Filter the listing below down to the lines with the word "button" and copy those.

§ **Listed records**:
_ _ _ _

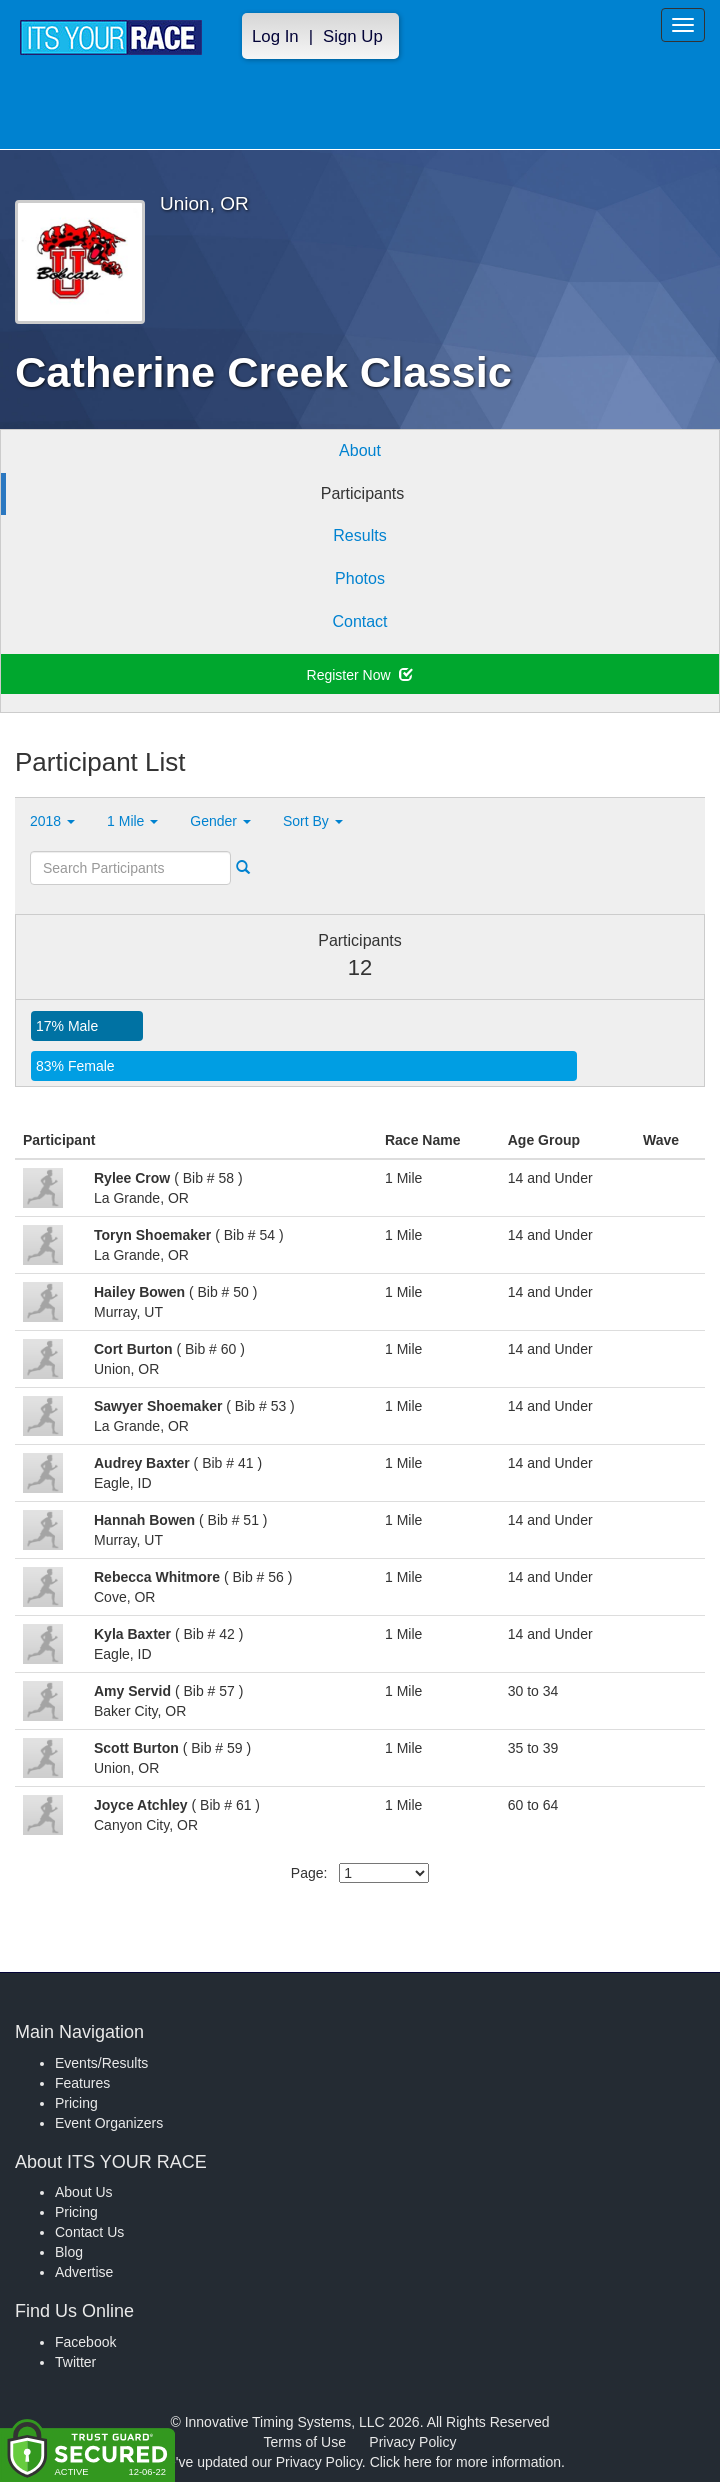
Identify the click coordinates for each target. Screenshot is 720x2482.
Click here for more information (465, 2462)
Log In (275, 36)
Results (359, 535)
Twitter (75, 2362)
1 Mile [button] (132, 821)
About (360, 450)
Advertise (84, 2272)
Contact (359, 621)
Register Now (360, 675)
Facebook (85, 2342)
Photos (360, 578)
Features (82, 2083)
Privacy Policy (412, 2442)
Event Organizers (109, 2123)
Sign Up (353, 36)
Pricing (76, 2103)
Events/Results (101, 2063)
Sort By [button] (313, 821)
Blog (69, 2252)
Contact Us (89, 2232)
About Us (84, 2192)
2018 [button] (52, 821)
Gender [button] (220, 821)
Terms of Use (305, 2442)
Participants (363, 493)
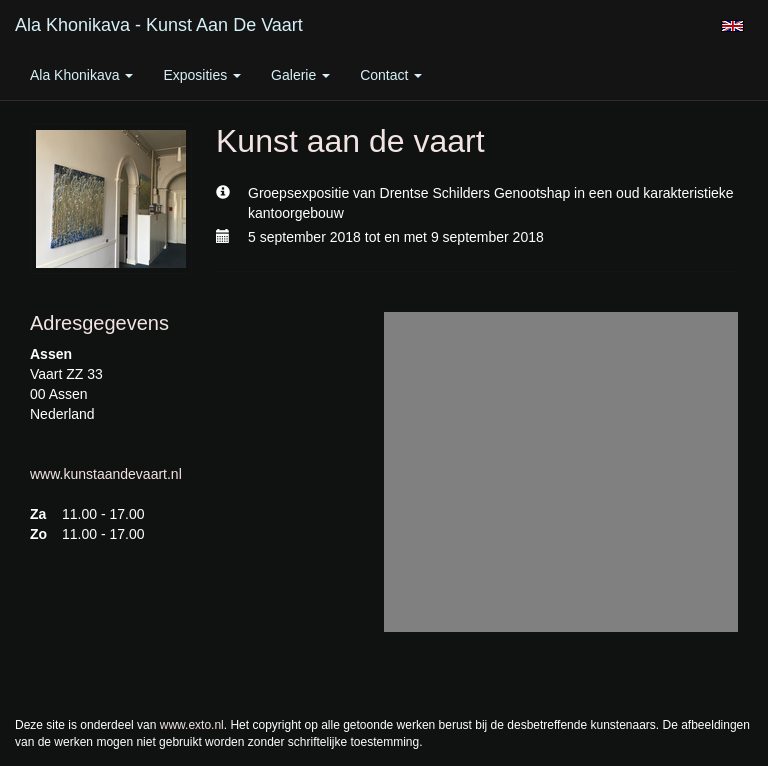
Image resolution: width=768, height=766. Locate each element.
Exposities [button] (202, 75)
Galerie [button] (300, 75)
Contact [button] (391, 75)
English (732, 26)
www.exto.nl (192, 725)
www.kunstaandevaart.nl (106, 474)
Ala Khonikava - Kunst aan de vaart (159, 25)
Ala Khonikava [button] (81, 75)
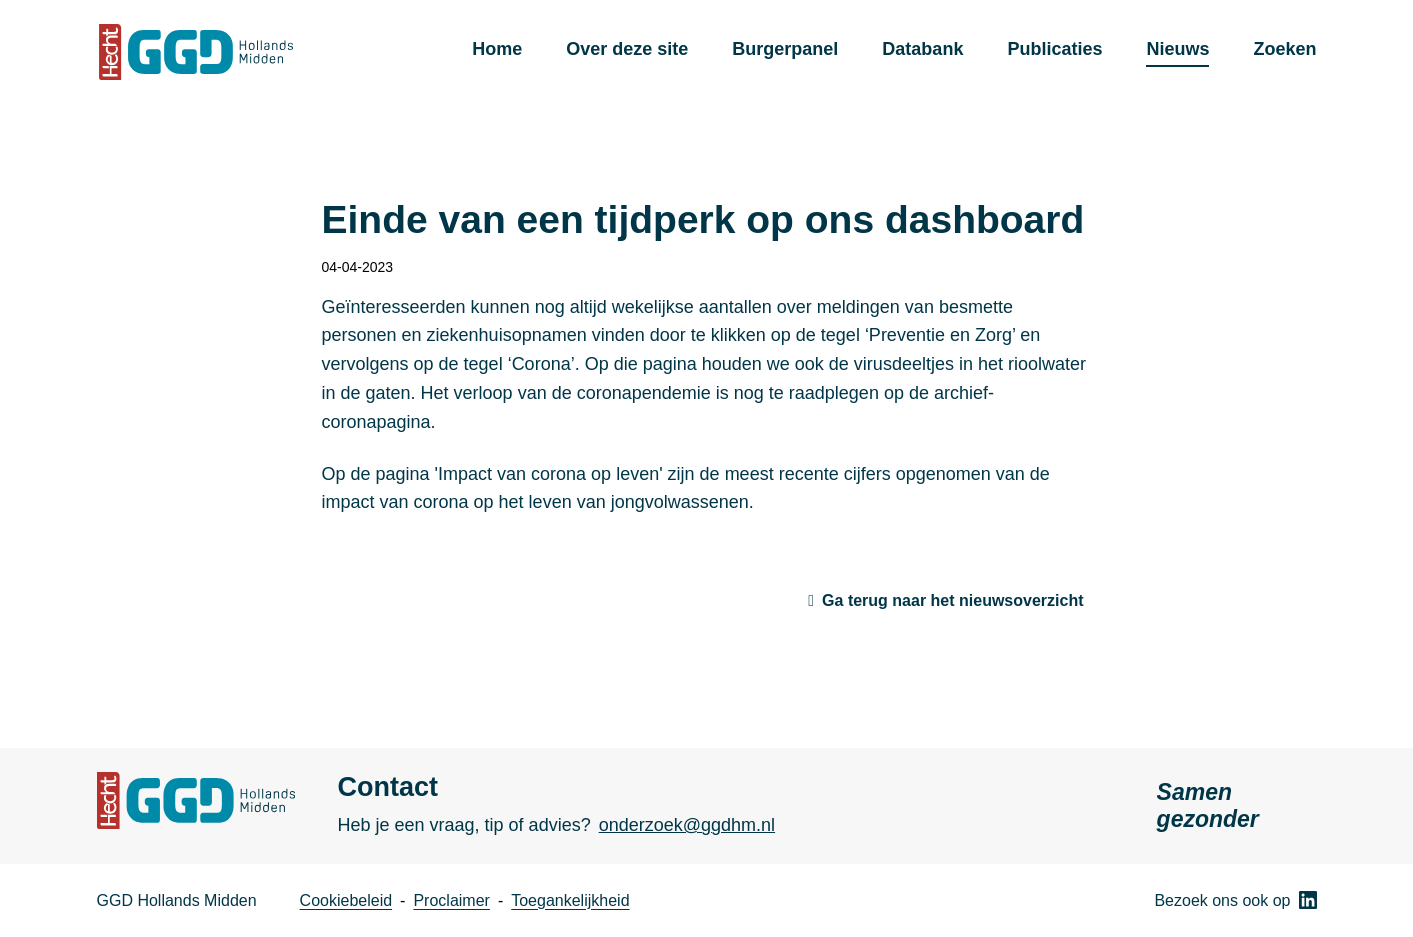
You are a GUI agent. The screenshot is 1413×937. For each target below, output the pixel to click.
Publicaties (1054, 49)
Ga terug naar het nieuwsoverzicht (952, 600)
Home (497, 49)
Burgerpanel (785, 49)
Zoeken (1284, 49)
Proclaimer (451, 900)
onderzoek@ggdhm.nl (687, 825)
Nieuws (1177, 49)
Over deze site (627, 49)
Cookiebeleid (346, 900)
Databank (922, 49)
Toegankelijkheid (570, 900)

_ _ _ _

§ **Answer to this problem**:
1 Mile [button] (132, 821)
Sort By [button] (313, 821)
2018 [button] (52, 821)
Gender [button] (220, 821)
Exposities [button] (202, 75)
Galerie [button] (300, 75)
Contact [button] (391, 75)
Ala Khonikava [button] (81, 75)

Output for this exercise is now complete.